Allan testified that he promised to do a better job, but he didn't give examples of what he did.

A year after that warning, Badger Guns sold the weapon used to shoot Officer Bryan Norberg and former Officer Graham Kunisch.

Jacob Collins bought the gun and gave it to Julius Burton in exchange for cash. Burton was 18 and couldn't buy a handgun from the store. He was convicted of shooting the officers and received 80 years in prison; Collins got two years for being the gun straw buyer.

Allan testified that this was the only straw sale he was aware of in his store in four years.

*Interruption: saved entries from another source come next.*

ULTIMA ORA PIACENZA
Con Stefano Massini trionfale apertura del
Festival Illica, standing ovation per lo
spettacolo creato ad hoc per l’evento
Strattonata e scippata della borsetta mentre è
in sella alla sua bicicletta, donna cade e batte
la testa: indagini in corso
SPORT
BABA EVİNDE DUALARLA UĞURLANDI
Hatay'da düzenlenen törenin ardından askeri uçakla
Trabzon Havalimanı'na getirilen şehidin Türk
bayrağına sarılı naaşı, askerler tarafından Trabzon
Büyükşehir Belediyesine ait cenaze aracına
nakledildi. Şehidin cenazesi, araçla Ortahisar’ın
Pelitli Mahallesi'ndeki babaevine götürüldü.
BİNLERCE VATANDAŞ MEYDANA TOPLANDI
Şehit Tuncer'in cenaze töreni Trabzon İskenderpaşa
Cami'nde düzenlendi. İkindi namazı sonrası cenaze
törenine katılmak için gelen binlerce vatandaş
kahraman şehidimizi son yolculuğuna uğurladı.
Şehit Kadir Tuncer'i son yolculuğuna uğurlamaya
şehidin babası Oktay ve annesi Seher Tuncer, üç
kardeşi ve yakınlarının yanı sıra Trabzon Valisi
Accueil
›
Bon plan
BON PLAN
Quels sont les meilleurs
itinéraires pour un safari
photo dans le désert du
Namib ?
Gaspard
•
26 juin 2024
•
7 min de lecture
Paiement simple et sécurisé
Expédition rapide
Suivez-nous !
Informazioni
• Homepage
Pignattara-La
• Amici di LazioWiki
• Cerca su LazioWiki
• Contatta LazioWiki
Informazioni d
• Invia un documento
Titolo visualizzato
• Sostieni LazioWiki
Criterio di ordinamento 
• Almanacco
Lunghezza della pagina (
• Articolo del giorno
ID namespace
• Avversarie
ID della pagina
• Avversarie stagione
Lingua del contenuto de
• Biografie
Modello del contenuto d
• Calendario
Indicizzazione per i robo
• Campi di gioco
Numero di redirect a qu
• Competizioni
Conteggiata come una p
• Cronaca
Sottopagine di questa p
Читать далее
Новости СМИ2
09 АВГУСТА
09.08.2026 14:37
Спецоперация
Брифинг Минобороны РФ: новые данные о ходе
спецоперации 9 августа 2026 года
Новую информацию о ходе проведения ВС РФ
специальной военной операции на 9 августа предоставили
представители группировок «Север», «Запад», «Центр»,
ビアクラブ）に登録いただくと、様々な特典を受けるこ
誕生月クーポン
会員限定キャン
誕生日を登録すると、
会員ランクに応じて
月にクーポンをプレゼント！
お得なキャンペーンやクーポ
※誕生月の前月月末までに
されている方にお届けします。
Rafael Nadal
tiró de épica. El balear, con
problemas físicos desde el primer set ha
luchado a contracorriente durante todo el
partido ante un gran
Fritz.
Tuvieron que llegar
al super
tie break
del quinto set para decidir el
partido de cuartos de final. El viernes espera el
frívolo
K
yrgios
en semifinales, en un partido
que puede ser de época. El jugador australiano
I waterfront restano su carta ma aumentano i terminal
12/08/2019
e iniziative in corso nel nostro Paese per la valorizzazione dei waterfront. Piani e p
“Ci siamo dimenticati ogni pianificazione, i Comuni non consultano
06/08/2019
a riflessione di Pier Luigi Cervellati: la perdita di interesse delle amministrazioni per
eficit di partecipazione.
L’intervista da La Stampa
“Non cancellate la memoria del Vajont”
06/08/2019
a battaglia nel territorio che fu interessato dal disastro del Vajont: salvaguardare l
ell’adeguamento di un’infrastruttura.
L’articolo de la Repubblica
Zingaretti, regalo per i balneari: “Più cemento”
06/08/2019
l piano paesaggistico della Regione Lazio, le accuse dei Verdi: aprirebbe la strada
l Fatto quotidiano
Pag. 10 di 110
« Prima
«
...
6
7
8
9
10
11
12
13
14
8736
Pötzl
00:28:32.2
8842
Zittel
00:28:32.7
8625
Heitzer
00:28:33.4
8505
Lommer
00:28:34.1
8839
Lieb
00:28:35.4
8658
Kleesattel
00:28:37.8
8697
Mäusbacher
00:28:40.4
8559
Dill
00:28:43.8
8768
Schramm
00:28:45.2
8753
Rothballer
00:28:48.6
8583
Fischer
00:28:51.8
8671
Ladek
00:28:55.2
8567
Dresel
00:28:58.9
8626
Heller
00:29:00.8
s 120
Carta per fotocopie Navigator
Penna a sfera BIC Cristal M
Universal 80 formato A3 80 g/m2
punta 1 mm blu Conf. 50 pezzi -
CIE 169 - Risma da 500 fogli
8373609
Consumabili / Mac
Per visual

The officers' attorney, Patrick Dunphy, highlighted several "red flags" during the sale, including the fact that Burton was there and looking over Collins' shoulder as Collins struggled to fill out required paperwork. Collins also initially answered on the form that he was not buying the gun for himself, but he was allowed to change it.

Burton also pointed to the gun and said, "that is the one." Attorneys for Allan and Badger Guns said the clerk who sold the gun did not see that exchange.

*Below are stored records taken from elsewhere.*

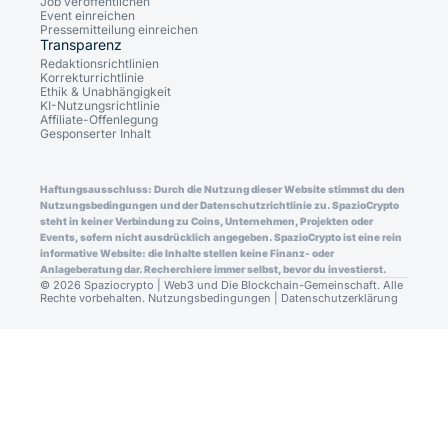
Job veröffentlichen
Event einreichen
Pressemitteilung einreichen
Transparenz
Redaktionsrichtlinien
Korrekturrichtlinie
Ethik & Unabhängigkeit
KI-Nutzungsrichtlinie
Affiliate-Offenlegung
Gesponserter Inhalt
Haftungsausschluss: Durch die Nutzung dieser Website stimmst du den
Nutzungsbedingungen und der Datenschutzrichtlinie zu. SpazioCrypto
steht in keiner Verbindung zu Coins, Unternehmen, Projekten oder
Events, sofern nicht ausdrücklich angegeben. SpazioCrypto ist eine rein
informative Website: die Inhalte stellen keine Finanz- oder
Anlageberatung dar. Recherchiere immer selbst, bevor du investierst.
© 2026 Spaziocrypto | Web3 und Die Blockchain-Gemeinschaft. Alle
Rechte vorbehalten.
Nutzungsbedingungen
|
Datenschutzerklärung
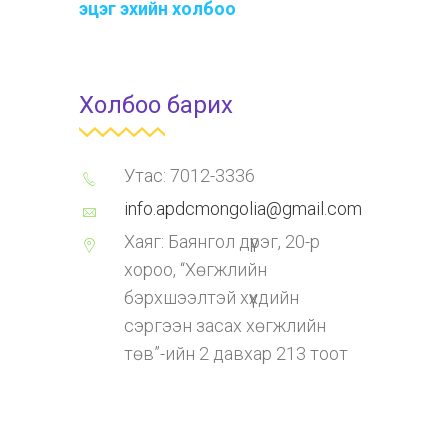
эцэг эхийн холбоо
Холбоо барих
Утас: 7012-3336
info.apdcmongolia@gmail.com
Хаяг: Баянгол дүүрэг, 20-р
хороо, “Хөгжлийн
бэрхшээлтэй хүүхдийн
сэргээн засах хөгжлийн
төв”-ийн 2 давхар 213 тоот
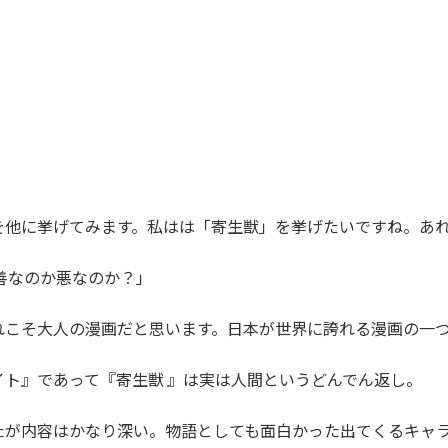
を他に挙げてみます。私はは「寄生獣」を挙げたいですね。あれ
善なのか悪なのか？」
れこそ大人の漫画だと思います。日本が世界に誇れる漫画の一
ト』であって『寄生獣 』は実は人間というどんでん返し。
たが内容はかなり深い。物語としても面白かった出てくるキャ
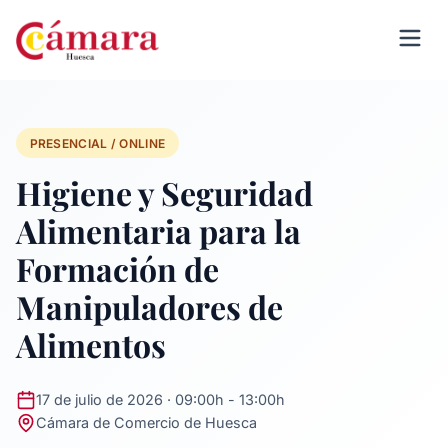
PRESENCIAL / ONLINE
Higiene y Seguridad
Alimentaria para la
Formación de
Manipuladores de
Alimentos
17 de julio de 2026 · 09:00h - 13:00h
Cámara de Comercio de Huesca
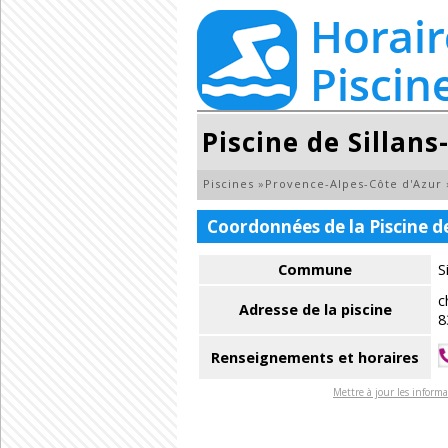
Piscine de Sillans
Piscines
»
Provence-Alpes-Côte d'Azur
Coordonnées de la Piscine d
Commune
S
c
Adresse de la piscine
8
Renseignements et horaires
Mettre à jour les informa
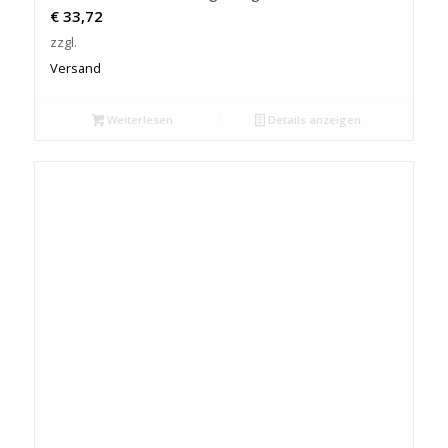
€
33,72
zzgl.
Versand
Weiterlesen
Details anzeigen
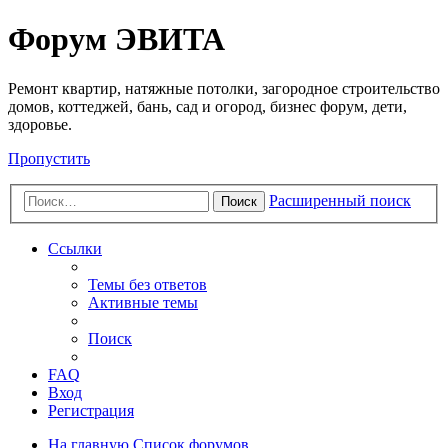
Регистрация
Форум ЭВИТА
Ремонт квартир, натяжные потолки, загородное строительство
домов, коттеджей, бань, сад и огород, бизнес форум, дети,
здоровье.
Пропустить
Расширенный поиск
Поиск
Ссылки
Темы без ответов
Активные темы
Поиск
FAQ
Вход
Р
е
г
и
с
т
р
а
ц
и
я
На главную
Список форумов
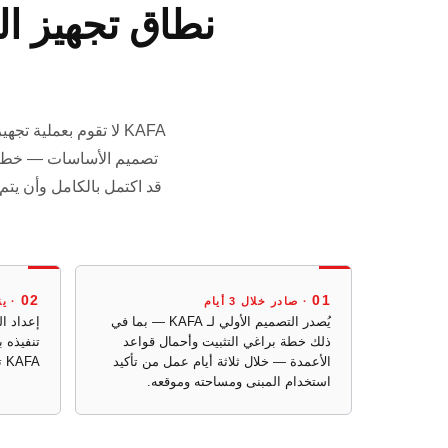
KAFA لا تقوم بعملية تجهيز الموقع. نحن نوفر
تصميم الأساسات — خطة بر
02
01
· صادر خلال 3 أيام
· ين
يُصدر التصميم الأولي لـ KAFA — بما في
إعداد ا
ذلك خطة براغي التثبيت وأحمال قواعد
تنفيذه 
الأعمدة — خلال ثلاثة أيام عمل من تأكيد
KAFA توفر المعايير الفنية فقط.
استخدام المبنى ومساحته وموقعه.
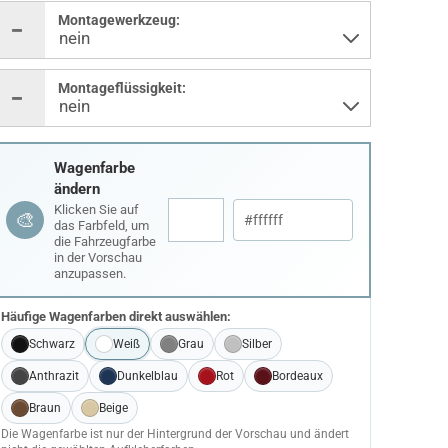
Montagewerkzeug:
Montageflüssigkeit:
Wagenfarbe
ändern
Klicken Sie auf
🎨
das Farbfeld, um
die Fahrzeugfarbe
in der Vorschau
anzupassen.
Häufige Wagenfarben direkt auswählen:
Schwarz
Weiß
Grau
Silber
Anthrazit
Dunkelblau
Rot
Bordeaux
Braun
Beige
Die Wagenfarbe ist nur der Hintergrund der Vorschau und ändert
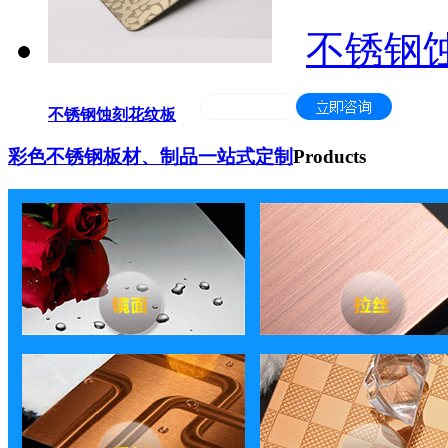
不锈钢
不锈钢蚀刻花纹板
彩色不锈钢板材、制品一站式定制
Products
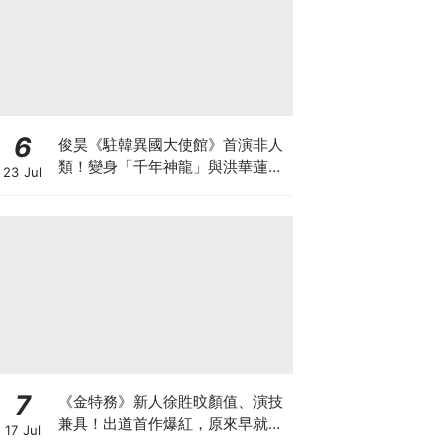
6
俊昊《駐韓異國大使館》首演非人
類！變身「千年神龍」與洪華蓮大
23 Jul
談奇幻人神戀
7
《金特務》新人徐貹旼顏值、演技
兼具！出道首作爆紅，原來早就是
17 Jul
人氣網紅？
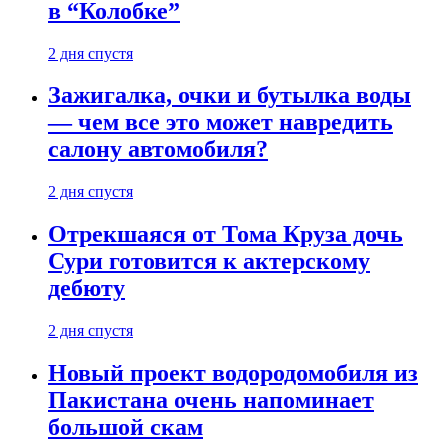
в “Колобке”
2 дня спустя
Зажигалка, очки и бутылка воды
— чем все это может навредить
салону автомобиля?
2 дня спустя
Отрекшаяся от Тома Круза дочь
Сури готовится к актерскому
дебюту
2 дня спустя
Новый проект водородомобиля из
Пакистана очень напоминает
большой скам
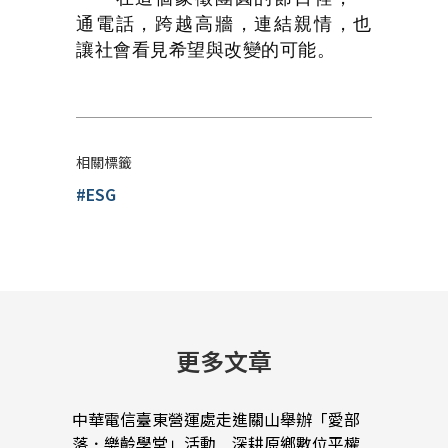
通電話，跨越高牆，連結親情，也
讓社會看見希望與改變的可能。
相關標籤
#ESG
更多文章
中華電信臺東營運處走進關山舉辦「愛部
中華
落．樂齡學堂」活動 深耕原鄉數位平權
蠟堆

When Allan took over the store in 2007, he also took over the inventory of Badger Outdoors, which operated in the same location. In 2006, ATF regulators recommended revoking Badger Outdoors' license, but that didn't happen. Instead, the license was given up and a new one was issued to Allan.

In their lawsuit, the officers have alleged a conspiracy to pass the business to Allan and defeat the recommended revocation. The defendants' attorneys have said it was always the plan to pass the business to the next generation and there was no conspiracy.

The ATF ultimately revoked Allan's license in 2011.